Fitzsimon File

Budget battle preview

Wednesday, November 19th, 2008

By Chris Fitzsimon

The state's budget crisis hit the public schools this week, despite assurances earlier this fall that education would be spared the across the board cuts made to address the state's slumping revenue collections.

State officials are now demanding that school districts reduce their budgets by $58 million and it may not be last budget-cutting from Raleigh. The cuts come on top of the General Assembly's refusal last session to reinstate the sales tax refund for schools that was eliminated several years ago. Losing that refund costs schools $33 million a year.
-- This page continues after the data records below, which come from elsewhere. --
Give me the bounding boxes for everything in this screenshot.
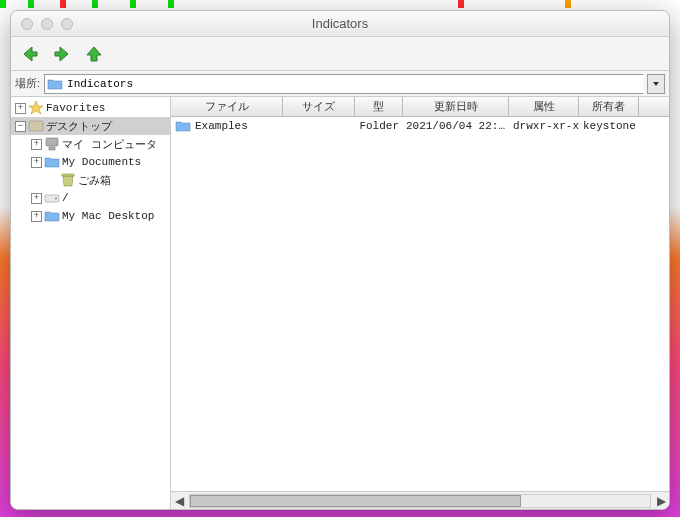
cell-attr: drwxr-xr-x [509,120,579,132]
close-button[interactable] [21,18,33,30]
expander-spacer [47,175,58,186]
toolbar [11,37,669,71]
location-label: 場所: [15,76,40,91]
tree-item-label: ごみ箱 [78,173,111,188]
titlebar[interactable]: Indicators [11,11,669,37]
drive-icon [44,190,60,206]
collapse-icon[interactable]: − [15,121,26,132]
expand-icon[interactable]: + [31,193,42,204]
tree-item[interactable]: +My Documents [11,153,170,171]
chevron-down-icon [652,80,660,88]
tree-item-label: My Mac Desktop [62,210,154,222]
zoom-button[interactable] [61,18,73,30]
file-list-panel: ファイルサイズ型更新日時属性所有者 ExamplesFolder2021/06/… [171,97,669,509]
expand-icon[interactable]: + [31,157,42,168]
tree-item[interactable]: ごみ箱 [11,171,170,189]
tree-item[interactable]: −デスクトップ [11,117,170,135]
tree-item-label: マイ コンピュータ [62,137,157,152]
expand-icon[interactable]: + [31,211,42,222]
forward-button[interactable] [49,41,75,67]
location-dropdown-button[interactable] [647,74,665,94]
column-header[interactable]: サイズ [283,97,355,116]
scroll-thumb[interactable] [190,495,521,507]
desk-icon [28,118,44,134]
star-icon [28,100,44,116]
horizontal-scrollbar[interactable]: ◀ ▶ [171,491,669,509]
column-header[interactable]: ファイル [171,97,283,116]
cell-owner: keystone [579,120,639,132]
minimize-button[interactable] [41,18,53,30]
trash-icon [60,172,76,188]
scroll-track[interactable] [189,494,651,508]
location-input[interactable] [67,75,641,93]
up-button[interactable] [81,41,107,67]
tree-item-label: / [62,192,69,204]
column-headers: ファイルサイズ型更新日時属性所有者 [171,97,669,117]
scroll-left-button[interactable]: ◀ [171,493,187,509]
scroll-right-button[interactable]: ▶ [653,493,669,509]
comp-icon [44,136,60,152]
cell-type: Folder [355,120,403,132]
tree-item[interactable]: +My Mac Desktop [11,207,170,225]
folder-icon [175,118,191,134]
expand-icon[interactable]: + [15,103,26,114]
sidebar-tree[interactable]: +Favorites−デスクトップ+マイ コンピュータ+My Documents… [11,97,171,509]
folder-icon [47,76,63,92]
table-row[interactable]: ExamplesFolder2021/06/04 22:…drwxr-xr-xk… [171,117,669,135]
file-list[interactable]: ExamplesFolder2021/06/04 22:…drwxr-xr-xk… [171,117,669,491]
back-button[interactable] [17,41,43,67]
location-field[interactable] [44,74,643,94]
column-header[interactable]: 型 [355,97,403,116]
cell-date: 2021/06/04 22:… [403,120,509,132]
tree-item[interactable]: +マイ コンピュータ [11,135,170,153]
column-header[interactable]: 属性 [509,97,579,116]
location-bar: 場所: [11,71,669,97]
folder-icon [44,208,60,224]
cell-file: Examples [171,118,283,134]
expand-icon[interactable]: + [31,139,42,150]
file-browser-window: Indicators 場所: +Favorites−デスクトップ+マイ コンピュ… [10,10,670,510]
column-header[interactable]: 所有者 [579,97,639,116]
folder-icon [44,154,60,170]
column-header[interactable]: 更新日時 [403,97,509,116]
tree-item-label: デスクトップ [46,119,112,134]
tree-item-label: My Documents [62,156,141,168]
tree-item-label: Favorites [46,102,105,114]
tree-item[interactable]: +/ [11,189,170,207]
window-title: Indicators [11,16,669,31]
tree-item[interactable]: +Favorites [11,99,170,117]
UNC campuses are scrambling to find their own five percent cuts and it looks like most campuses will ask lawmakers to increase tuition next year to offset some budget reductions.

Even the struggling and already underfunded mental health system is cutting back, reducing $10.5 million in funding to local mental health agencies and cutting another $8.6 million to the scandal-plagued mental hospitals.

All the cuts are to balance the current budget. There is certain to be another, even more painful round of reductions when lawmakers put next year's budget together facing a shortfall of as much as $3 billion to keep services at current levels.

That means three billion in cuts unless budget writers muster the political courage to raise taxes and protect the vital institutions of the state and the people who need them. So far the courage is in short supply.

House Speaker Joe Hackney told the Associated Press this week that he "doesn't anticipate any new revenues."  That must mean he anticipates devastating cuts to education, human services, and criminal justice, cuts beyond the ones Governor Mike Easley is making now.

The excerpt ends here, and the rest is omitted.